Under your leadership, you must rebuild the technology organization and reprioritize new technology initiatives to best meet operational objectives. In the end, technology will be a key factor in helping the state better predict funding shortfalls, uncover new funding streams and reduce operational waste.

2. Focus on the four new maxims.

Given the fiscal difficulties across the nation, state governors have required agency heads to focus on four maxims of government operations:

  • Cost containment: IT outsourcing and business process outsourcing can be two mechanisms to control spiraling operational expenses and have more predictable costs and defined service-level agreements.

  • Cost avoidance: Information technology solutions such as eligibility verification and fraud detection systems can help align benefits delivery and eliminate waste in the system.

  • Revenue maximization: Across the country, state and local governments are not properly compensated for federally related expenses. New technology implementation to spur Health and Human Services reimbursement is a key issue. Moreover, new solutions to maximize funds from tax dodgers and compliance from parking violators are other key areas.

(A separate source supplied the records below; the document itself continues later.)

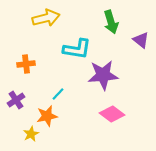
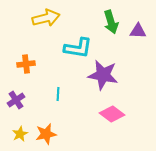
purple triangle: moved 3 px left, 9 px up; rotated 36 degrees counterclockwise
cyan L-shape: moved 1 px right, 1 px up
purple star: rotated 16 degrees clockwise
cyan line: rotated 40 degrees counterclockwise
orange star: moved 1 px left, 18 px down
yellow star: moved 11 px left
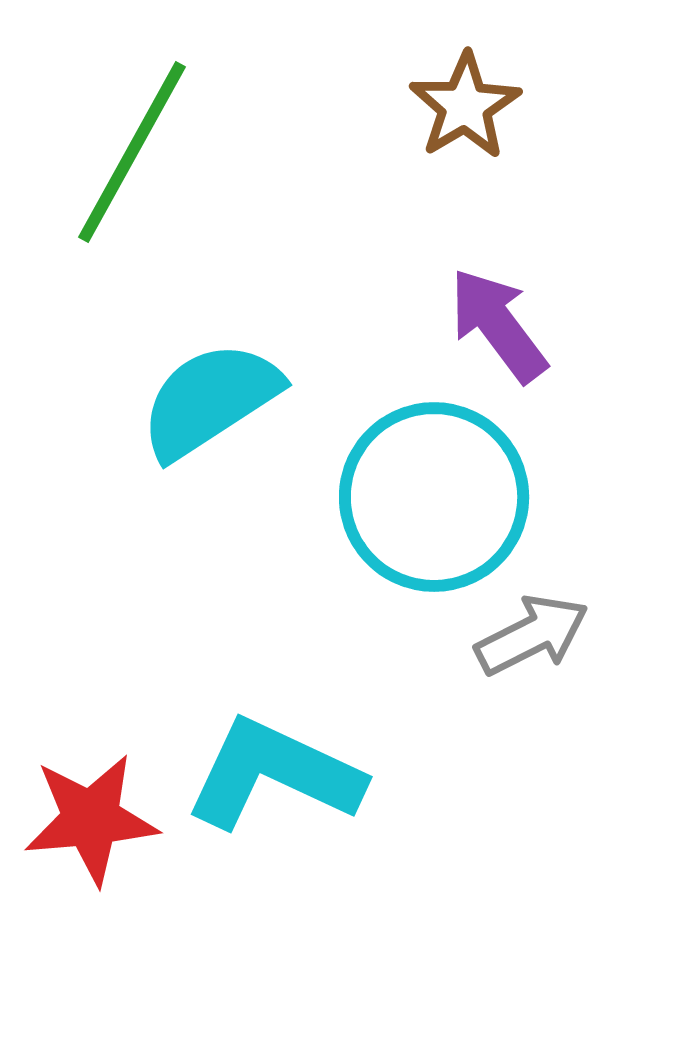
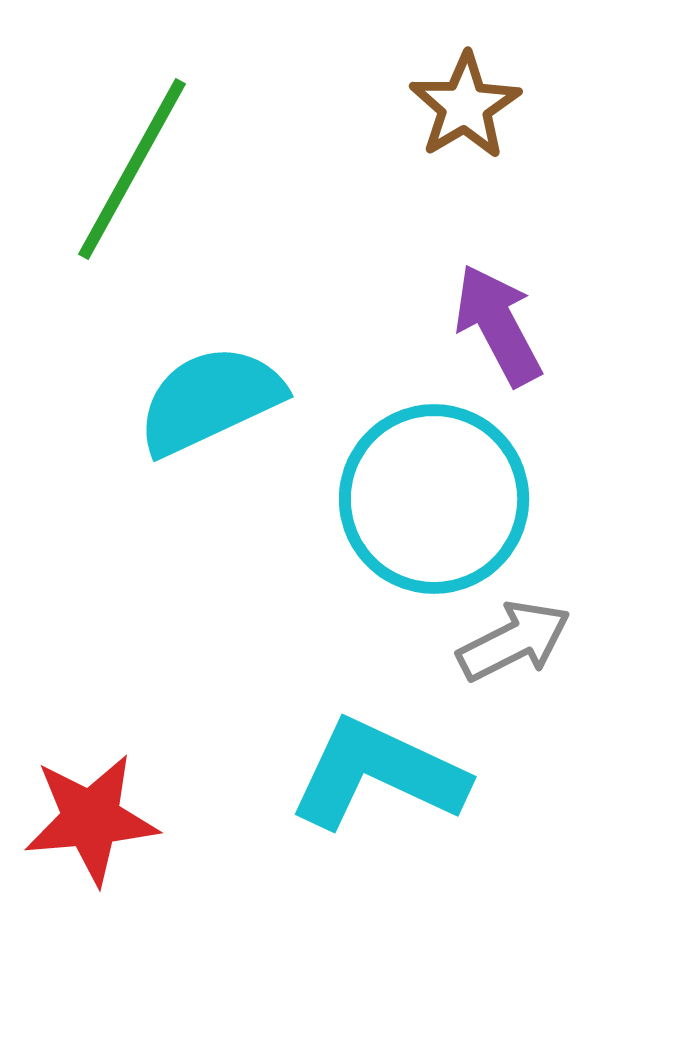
green line: moved 17 px down
purple arrow: rotated 9 degrees clockwise
cyan semicircle: rotated 8 degrees clockwise
cyan circle: moved 2 px down
gray arrow: moved 18 px left, 6 px down
cyan L-shape: moved 104 px right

  • Revenue generation: Technology also can help spur revenue, such as the development of e-government services to interested business communities, to improve areas of government compliance, such as permitting and licensing, or to facilitate economic development activities for relocating business.


To get back to higher ground, California must again examine how each agency's business operations are contributing to the goals of the new maxims. With your leadership, the state can embed these objectives into annual business planning for long-term change.

3. Reward new behaviors.

California should approach its problems, especially the huge budget shortfall, as an opportunity to expand innovation and tread new ground. In many respects, this provides opportunities to change the traditional business environment and create incentives for agencies to adopt new behaviors. Performance-based contracts may be one area in which state agencies reorient procurement processes to focus on results

These contracts allow agencies to enter innovative arrangements with vendor partners, and would enable both entities to share in the positive results from new business directions.

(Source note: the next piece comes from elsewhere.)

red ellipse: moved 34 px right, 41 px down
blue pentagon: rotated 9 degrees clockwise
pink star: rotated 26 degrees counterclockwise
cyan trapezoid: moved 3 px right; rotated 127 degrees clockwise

Similarly, state agencies that are able to improve service delivery metrics, reduce operational costs and increase customer satisfaction should be able to retain some of those savings to invest in other areas of agency transformation. In the long run, this may spur greater agency cooperation and data sharing, as well as speed the development of customer-centric solutions.

In the end, these three issues are fundamental to how California will spur short- and long-term change. All California residents would like to say "hasta la vista" to the budget shortfalls. It only sounds better coming from you.